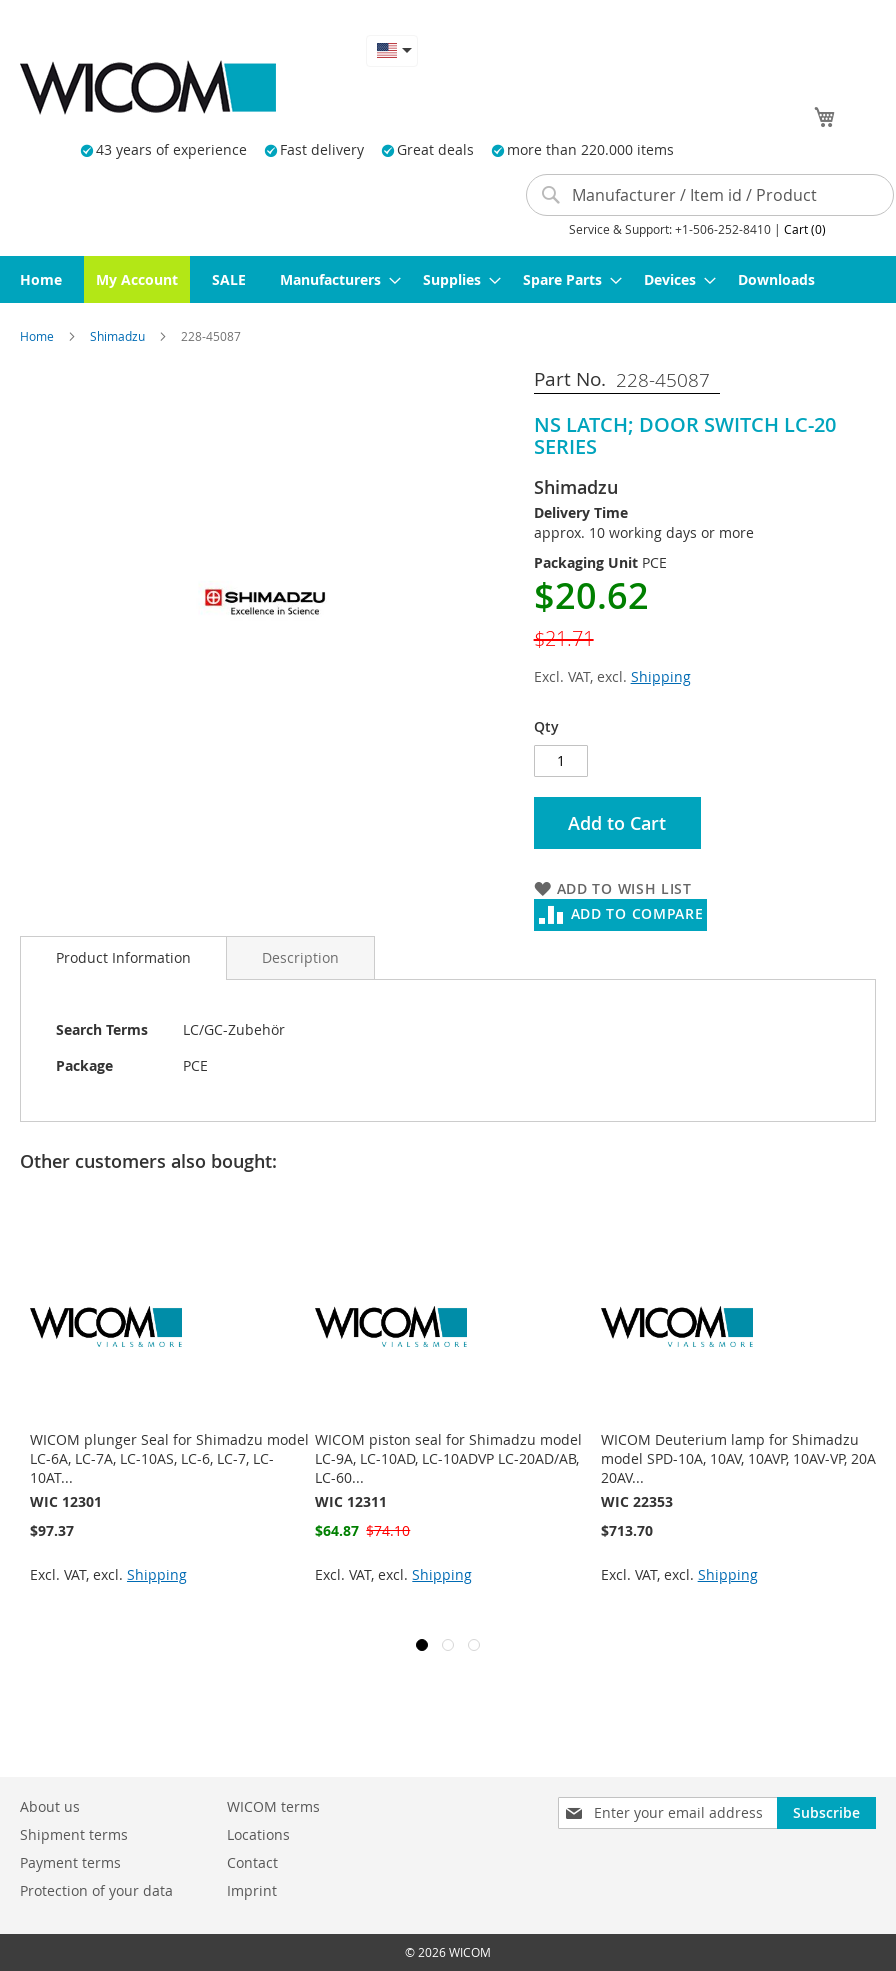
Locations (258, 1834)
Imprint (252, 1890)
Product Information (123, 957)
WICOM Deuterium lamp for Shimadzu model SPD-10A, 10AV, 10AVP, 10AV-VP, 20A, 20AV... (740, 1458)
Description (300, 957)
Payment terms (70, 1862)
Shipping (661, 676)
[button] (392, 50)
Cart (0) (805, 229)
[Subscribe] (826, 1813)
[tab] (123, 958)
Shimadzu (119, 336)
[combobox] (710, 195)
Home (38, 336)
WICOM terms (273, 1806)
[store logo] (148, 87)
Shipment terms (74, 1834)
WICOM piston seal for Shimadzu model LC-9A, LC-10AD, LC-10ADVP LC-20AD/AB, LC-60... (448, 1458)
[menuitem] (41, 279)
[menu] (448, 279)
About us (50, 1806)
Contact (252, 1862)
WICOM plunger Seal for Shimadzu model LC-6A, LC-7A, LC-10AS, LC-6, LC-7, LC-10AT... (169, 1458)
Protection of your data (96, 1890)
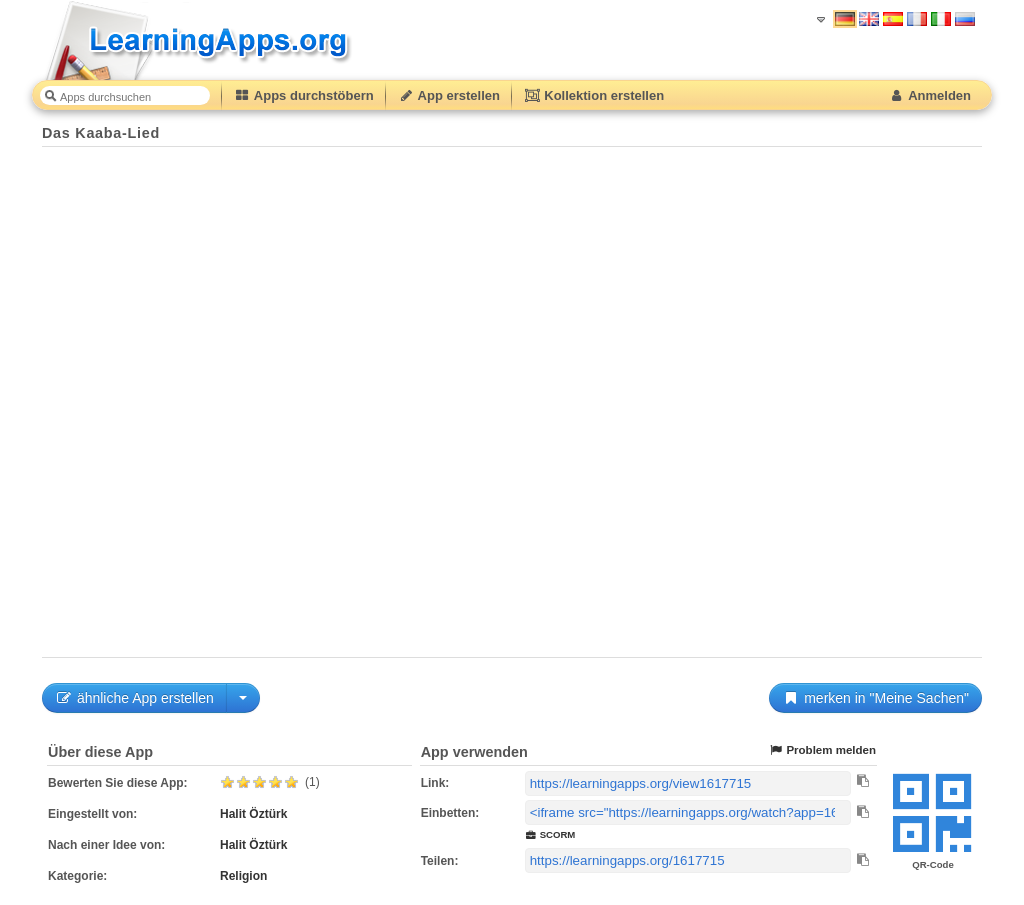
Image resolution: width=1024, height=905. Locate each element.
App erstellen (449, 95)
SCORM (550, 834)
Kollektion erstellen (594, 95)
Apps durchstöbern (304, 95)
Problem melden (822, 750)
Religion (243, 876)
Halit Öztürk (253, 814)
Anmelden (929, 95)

EXERCISE | Could you return every line from the entries above in which the string "Shimadzu" occurs?

YOUR SOLUTION |
WICOM Deuterium lamp for Shimadzu model SPD-10A, 10AV, 10AVP, 10AV-VP, 20A, 20AV... (740, 1458)
Shimadzu (119, 336)
WICOM piston seal for Shimadzu model LC-9A, LC-10AD, LC-10ADVP LC-20AD/AB, LC-60... (448, 1458)
WICOM plunger Seal for Shimadzu model LC-6A, LC-7A, LC-10AS, LC-6, LC-7, LC-10AT... (169, 1458)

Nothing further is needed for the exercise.